─── Record set

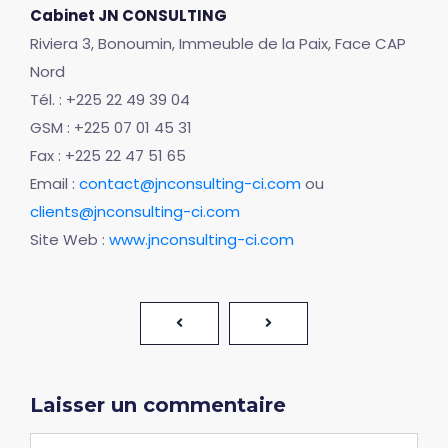
Cabinet JN CONSULTING
Riviera 3, Bonoumin, Immeuble de la Paix, Face CAP
Nord
Tél. : +225 22 49 39 04
GSM : +225 07 01 45 31
Fax : +225 22 47 51 65
Email :
contact@jnconsulting-ci.com
ou
clients@jnconsulting-ci.com
Site Web :
www.jnconsulting-ci.com
Laisser un commentaire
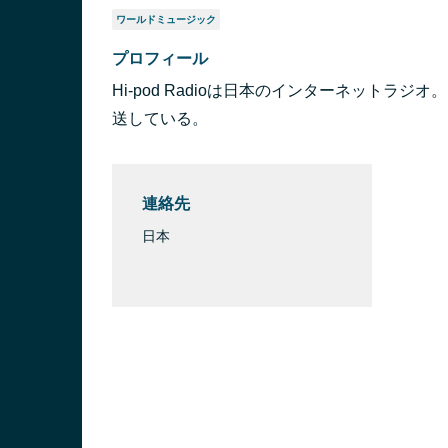
ワールドミュージック
プロフィール
Hi-pod Radioは日本のインターネットラ
送している。
連絡先
日本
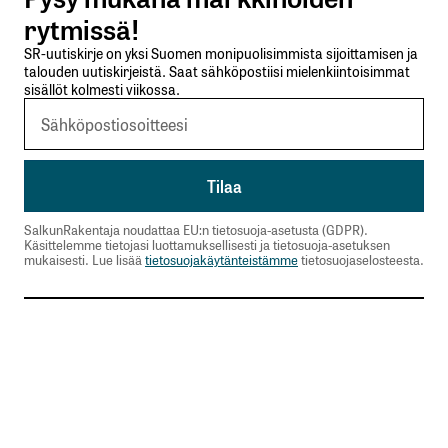
Lähetä kommentti
rytmissä!
SR-uutiskirje on yksi Suomen monipuolisimmista sijoittamisen ja
talouden uutiskirjeistä. Saat sähköpostiisi mielenkiintoisimmat
sisällöt kolmesti viikossa.
SalkunRakentaja noudattaa EU:n tietosuoja-asetusta (GDPR).
Käsittelemme tietojasi luottamuksellisesti ja tietosuoja-asetuksen
mukaisesti. Lue lisää
tietosuojakäytänteistämme
tietosuojaselosteesta.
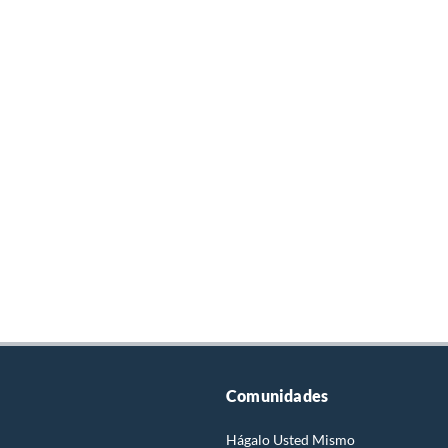
Comunidades
Hágalo Usted Mismo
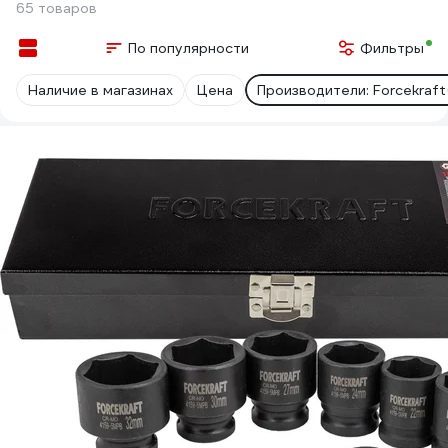
65 товаров
По популярности
Фильтры
Наличие в магазинах
Цена
Производители: Forcekraft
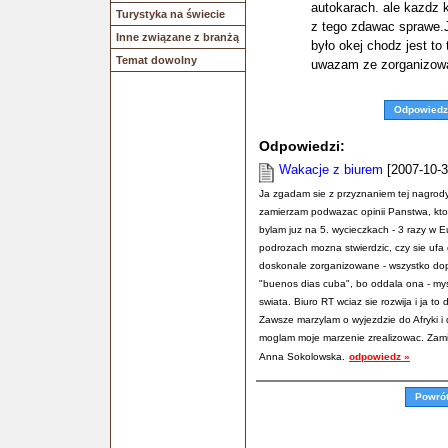
autokarach. ale kazdz k
Turystyka na świecie
z tego zdawac sprawe.J
Inne związane z branżą
było okej chodz jest t
Temat dowolny
uwazam ze zorganizowa
Odpowiedz
Odpowiedzi:
Wakacje z biurem
[2007-10-3
Ja zgadam sie z przyznaniem tej nagrod
zamierzam podwazac opinii Panstwa, kto
bylam juz na 5. wycieczkach - 3 razy w Eu
podrozach mozna stwierdzic, czy sie ufa
doskonale zorganizowane - wszystko dop
"buenos dias cuba", bo oddala ona - mysl
swiata. Biuro RT wciaz sie rozwija i ja t
Zawsze marzylam o wyjezdzie do Afryki i 
moglam moje marzenie zrealizowac. Zam
Anna Sokolowska.
odpowiedz »
Powró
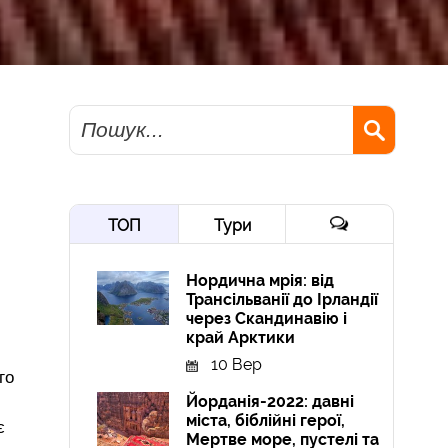
Пошук
ТОП
Тури
Нордична мрія: від
Трансільванії до Ірландії
через Скандинавію і
край Арктики
10 Вер
го
Йорданія-2022: давні
міста, біблійні герої,
є
Мертве море, пустелі та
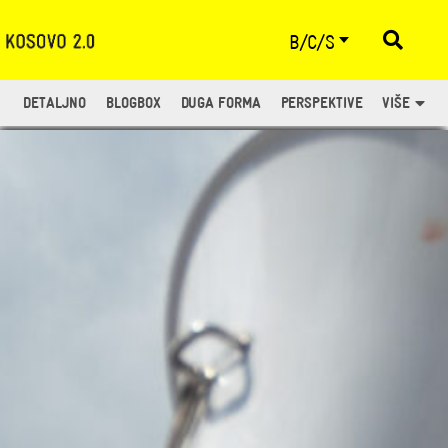
B/C/S
DETALJNO
BLOGBOX
DUGA FORMA
PERSPEKTIVE
VIŠE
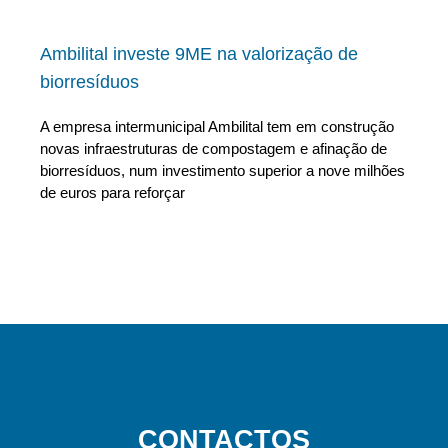
Ambilital investe 9ME na valorização de
biorresíduos
A empresa intermunicipal Ambilital tem em construção
novas infraestruturas de compostagem e afinação de
biorresíduos, num investimento superior a nove milhões
de euros para reforçar
CONTACTOS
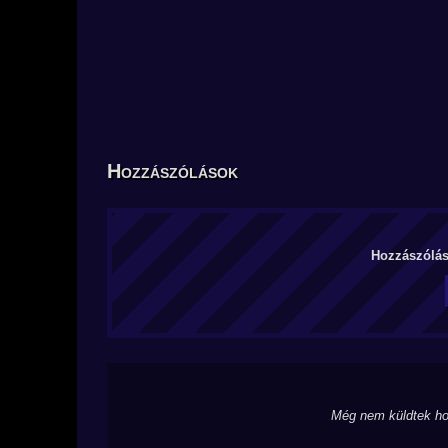
Hozzászólások
Hozzászólás 
Még nem küldtek ho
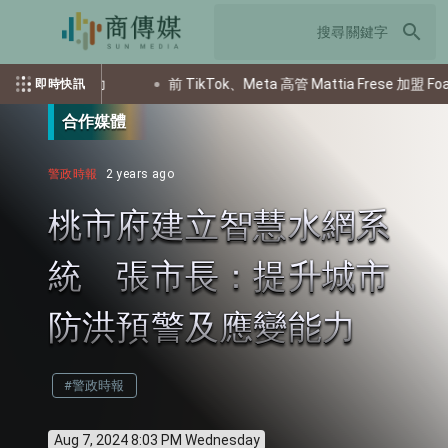
search
聚焦未來潛力
前 TikTok、Meta 高管 Mattia Frese 加盟 Fo
即時快訊
合作媒體
警政時報
2 years ago
桃市府建立智慧水網系
統 張市長：提升城市
防洪預警及應變能力
#警政時報
Aug 7, 2024 8:03 PM Wednesday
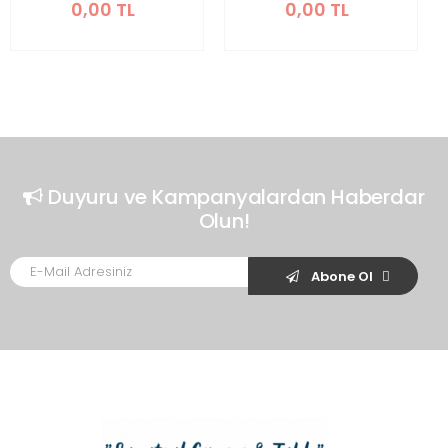
0,00 TL
0,00 TL
Yaprak
Cam Tablo
Duyuru ve Kampanyalardan Haberdar
Olun!
Abone Ol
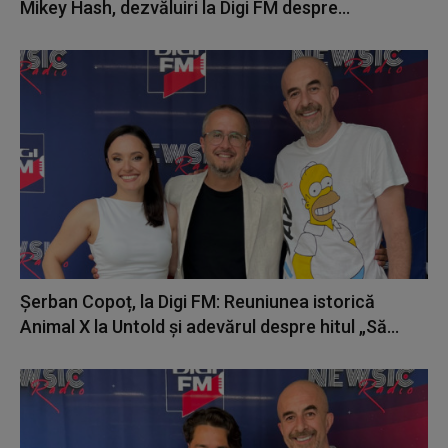
Mikey Hash, dezvăluiri la Digi FM despre...
Șerban Copoț, la Digi FM: Reuniunea istorică
Animal X la Untold și adevărul despre hitul „Să...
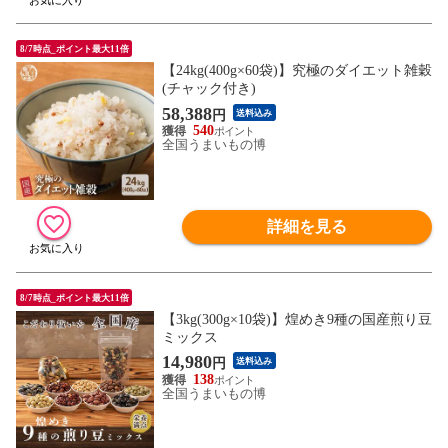
8/7時点_ポイント最大11倍
【24kg(400g×60袋)】究極のダイエット雑穀
(チャック付き)
58,388
円
送料込み
540
全国うまいもの博
詳細を見る
8/7時点_ポイント最大11倍
【3kg(300g×10袋)】煌めき9種の国産煎り豆
ミックス
14,980
円
送料込み
138
全国うまいもの博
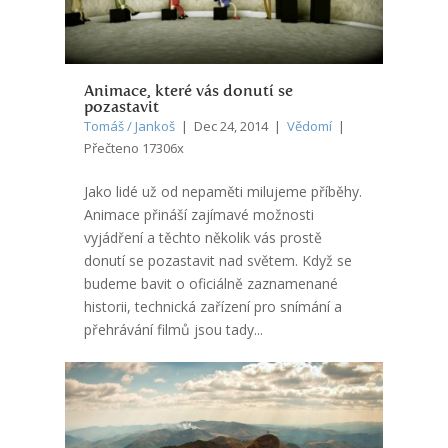
Animace, které vás donutí se
pozastavit
Tomáš / Jankoš
| Dec 24, 2014 |
Vědomí
|
Přečteno 17306x
Jako lidé už od nepaměti milujeme příběhy.
Animace přináší zajímavé možnosti
vyjádření a těchto několik vás prostě
donutí se pozastavit nad světem. Když se
budeme bavit o oficiálně zaznamenané
historii, technická zařízení pro snímání a
přehrávání filmů jsou tady...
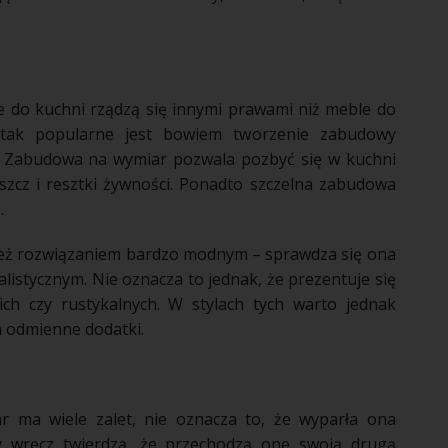
e
do
kuchni
rządzą się innymi prawami niż
meble
do
ak popularne jest bowiem tworzenie
zabudowy
.
Zabudowa
na wymiar pozwala pozbyć się w
kuchni
uszcz i resztki żywności. Ponadto szczelna
zabudowa
e
.
eż rozwiązaniem bardzo modnym – sprawdza się ona
listycznym. Nie oznacza to jednak, że prezentuje się
ich czy rustykalnych. W stylach tych warto jednak
na odmienne
dodatki
.
 ma wiele zalet, nie oznacza to, że wyparła ona
y wręcz twierdzą, że przechodzą one swoją drugą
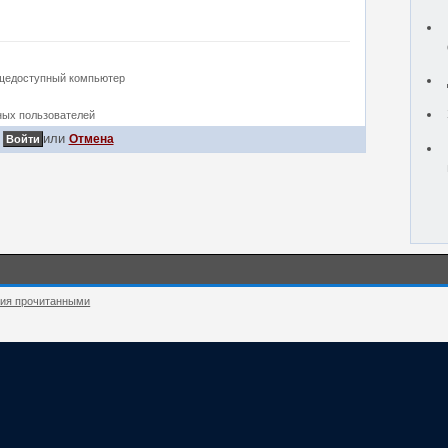
бщедоступный компьютер
ных пользователей
или
Отмена
ния прочитанными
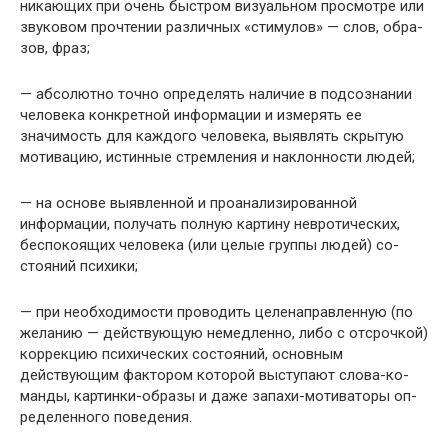
никающих при очень быстром визуальном просмотре или
звуковом прочтении различных «стимулов» — слов, обра­
зов, фраз;
— абсолютно точно определять наличие в подсозна­нии
человека конкретной информации и измерять ее
значимость для каждого человека, выявлять скрытую
мотивацию, истинные стремления и наклонности лю­дей;
— на основе выявленной и проанализированной
информации, получать полную картину невротических,
беспокоящих человека (или целые группы людей) со­
стояний психики;
— при необходимости проводить целенаправленную (по
желанию — действующую немедленно, либо с от­срочкой)
коррекцию психических состояний, основным
действующим фактором которой выступают слова-ко­
манды, картинки-образы и даже запахи-мотиваторы оп­
ределенного поведения.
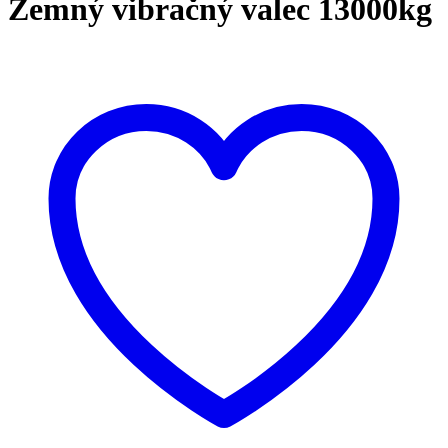
Zemný vibračný valec 13000kg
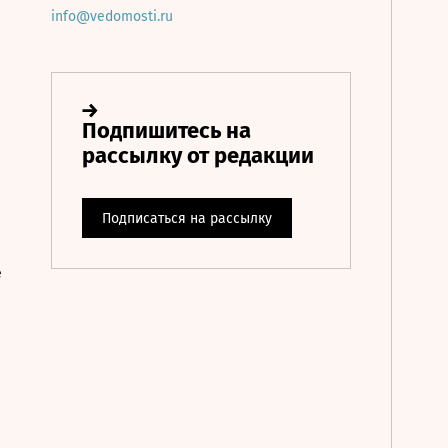
info@vedomosti.ru
е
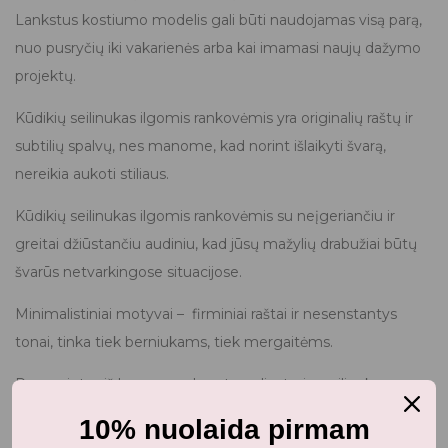
Lankstus kostiumo modelis gali būti naudojamas visą parą,
nuo pusryčių iki vakarienės arba kai imamasi naujų dažymo
projektų.
Kūdikių seilinukas ilgomis rankovėmis yra originalių raštų ir
subtilių spalvų, nes manome, kad norint išlaikyti švarą,
nereikia aukoti stiliaus.
Kūdikių seilinukas ilgomis rankovėmis su neįgeriančiu ir
greitai džiūstančiu audiniu, kad jūsų mažylių drabužiai būtų
švarūs netvarkingose situacijose.
Minimalistiniai motyvai – firminiai raštai ir nesenstantys
tonai, tinka tiek berniukams, tiek mergaitėms.
Pagamintas iš lengvo padengto poliesterio, seilinukas yra
saugus kūdikiams ir jame nėra PVC ir ftalatų.
10% nuolaida pirmam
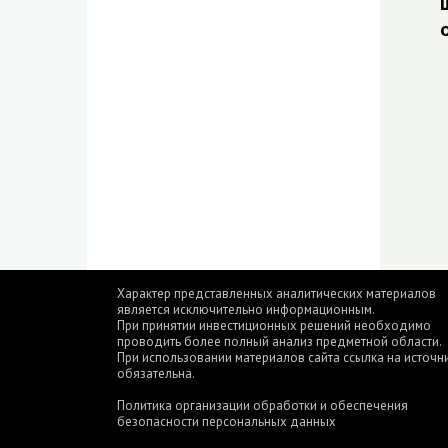
Характер представленных аналитических материалов
является исключительно информационным.
При принятии инвестиционных решений необходимо
проводить более полный анализ предметной области.
При использовании материалов сайта ссылка на источн
обязательна.
Политика организации обработки и обеспечения
безопасности персональных данных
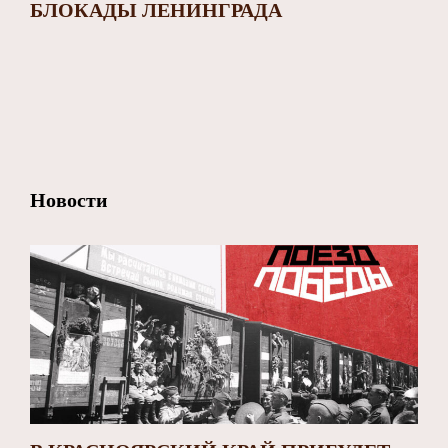
БЛОКАДЫ ЛЕНИНГРАДА
Новости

──────

Give the data again exactly as written, with all pictures left out.

Written answer:
Cabinet JN CONSULTING
Riviera 3, Bonoumin, Immeuble de la Paix, Face CAP
Nord
Tél. : +225 22 49 39 04
GSM : +225 07 01 45 31
Fax : +225 22 47 51 65
Email :
contact@jnconsulting-ci.com
ou
clients@jnconsulting-ci.com
Site Web :
www.jnconsulting-ci.com
Laisser un commentaire
ワールドミュージック
プロフィール
Hi-pod Radioは日本のインターネットラ
送している。
連絡先
日本
Lähetä kommentti
rytmissä!
SR-uutiskirje on yksi Suomen monipuolisimmista sijoittamisen ja
talouden uutiskirjeistä. Saat sähköpostiisi mielenkiintoisimmat
sisällöt kolmesti viikossa.
SalkunRakentaja noudattaa EU:n tietosuoja-asetusta (GDPR).
Käsittelemme tietojasi luottamuksellisesti ja tietosuoja-asetuksen
mukaisesti. Lue lisää
tietosuojakäytänteistämme
tietosuojaselosteesta.
Comunidades
Hágalo Usted Mismo
65 товаров
По популярности
Фильтры
Наличие в магазинах
Цена
Производители: Forcekraft
autokarach. ale kazdz k
Turystyka na świecie
z tego zdawac sprawe.J
Inne związane z branżą
było okej chodz jest t
Temat dowolny
uwazam ze zorganizowa
Odpowiedz
Odpowiedzi:
Wakacje z biurem
[2007-10-3
Ja zgadam sie z przyznaniem tej nagrod
zamierzam podwazac opinii Panstwa, kto
bylam juz na 5. wycieczkach - 3 razy w Eu
podrozach mozna stwierdzic, czy sie ufa
doskonale zorganizowane - wszystko dop
"buenos dias cuba", bo oddala ona - mysl
swiata. Biuro RT wciaz sie rozwija i ja t
Zawsze marzylam o wyjezdzie do Afryki i 
moglam moje marzenie zrealizowac. Zam
Anna Sokolowska.
odpowiedz »
Powró
Пошук
ТОП
Тури
Нордична мрія: від
Трансільванії до Ірландії
через Скандинавію і
край Арктики
10 Вер
го
Йорданія-2022: давні
міста, біблійні герої,
є
Мертве море, пустелі та
B/C/S
DETALJNO
BLOGBOX
DUGA FORMA
PERSPEKTIVE
VIŠE
Ambilital investe 9ME na valorização de
biorresíduos
A empresa intermunicipal Ambilital tem em construção
novas infraestruturas de compostagem e afinação de
biorresíduos, num investimento superior a nove milhões
de euros para reforçar
CONTACTOS
Hozzászólások
Hozzászólás 
Még nem küldtek ho
search
聚焦未來潛力
前 TikTok、Meta 高管 Mattia Frese 加盟 Fo
即時快訊
合作媒體
警政時報
2 years ago
桃市府建立智慧水網系
統 張市長：提升城市
防洪預警及應變能力
#警政時報
Aug 7, 2024 8:03 PM Wednesday
0,00 TL
0,00 TL
Yaprak
Cam Tablo
Duyuru ve Kampanyalardan Haberdar
Olun!
Abone Ol
Mikey Hash, dezvăluiri la Digi FM despre...
Șerban Copoț, la Digi FM: Reuniunea istorică
Animal X la Untold și adevărul despre hitul „Să...
8/7時点_ポイント最大11倍
【24kg(400g×60袋)】究極のダイエット雑穀
(チャック付き)
58,388
円
送料込み
540
全国うまいもの博
詳細を見る
8/7時点_ポイント最大11倍
【3kg(300g×10袋)】煌めき9種の国産煎り豆
ミックス
14,980
円
送料込み
138
全国うまいもの博
Animace, které vás donutí se
pozastavit
Tomáš / Jankoš
| Dec 24, 2014 |
Vědomí
|
Přečteno 17306x
Jako lidé už od nepaměti milujeme příběhy.
Animace přináší zajímavé možnosti
vyjádření a těchto několik vás prostě
donutí se pozastavit nad světem. Když se
budeme bavit o oficiálně zaznamenané
historii, technická zařízení pro snímání a
přehrávání filmů jsou tady...
e
do
kuchni
rządzą się innymi prawami niż
meble
do
ak popularne jest bowiem tworzenie
zabudowy
.
Zabudowa
na wymiar pozwala pozbyć się w
kuchni
uszcz i resztki żywności. Ponadto szczelna
zabudowa
e
.
eż rozwiązaniem bardzo modnym – sprawdza się ona
listycznym. Nie oznacza to jednak, że prezentuje się
ich czy rustykalnych. W stylach tych warto jednak
na odmienne
dodatki
.
 ma wiele zalet, nie oznacza to, że wyparła ona
y wręcz twierdzą, że przechodzą one swoją drugą
бщедоступный компьютер
ных пользователей
или
Отмена
ния прочитанными
никающих при очень быстром визуальном просмотре или
звуковом прочтении различных «стимулов» — слов, обра­
зов, фраз;
— абсолютно точно определять наличие в подсозна­нии
человека конкретной информации и измерять ее
значимость для каждого человека, выявлять скрытую
мотивацию, истинные стремления и наклонности лю­дей;
— на основе выявленной и проанализированной
информации, получать полную картину невротических,
беспокоящих человека (или целые группы людей) со­
стояний психики;
— при необходимости проводить целенаправленную (по
желанию — действующую немедленно, либо с от­срочкой)
коррекцию психических состояний, основным
действующим фактором которой выступают слова-ко­
манды, картинки-образы и даже запахи-мотиваторы оп­
ределенного поведения.
Zemný vibračný valec 13000kg
info@vedomosti.ru
е
Lankstus kostiumo modelis gali būti naudojamas visą parą,
nuo pusryčių iki vakarienės arba kai imamasi naujų dažymo
projektų.
Kūdikių seilinukas ilgomis rankovėmis yra originalių raštų ir
subtilių spalvų, nes manome, kad norint išlaikyti švarą,
nereikia aukoti stiliaus.
Kūdikių seilinukas ilgomis rankovėmis su neįgeriančiu ir
greitai džiūstančiu audiniu, kad jūsų mažylių drabužiai būtų
švarūs netvarkingose situacijose.
Minimalistiniai motyvai – firminiai raštai ir nesenstantys
tonai, tinka tiek berniukams, tiek mergaitėms.
Pagamintas iš lengvo padengto poliesterio, seilinukas yra
saugus kūdikiams ir jame nėra PVC ir ftalatų.
10% nuolaida pirmam
Характер представленных аналитических материалов
является исключительно информационным.
При принятии инвестиционных решений необходимо
проводить более полный анализ предметной области.
При использовании материалов сайта ссылка на источн
обязательна.
Политика организации обработки и обеспечения
безопасности персональных данных
БЛОКАДЫ ЛЕНИНГРАДА
Новости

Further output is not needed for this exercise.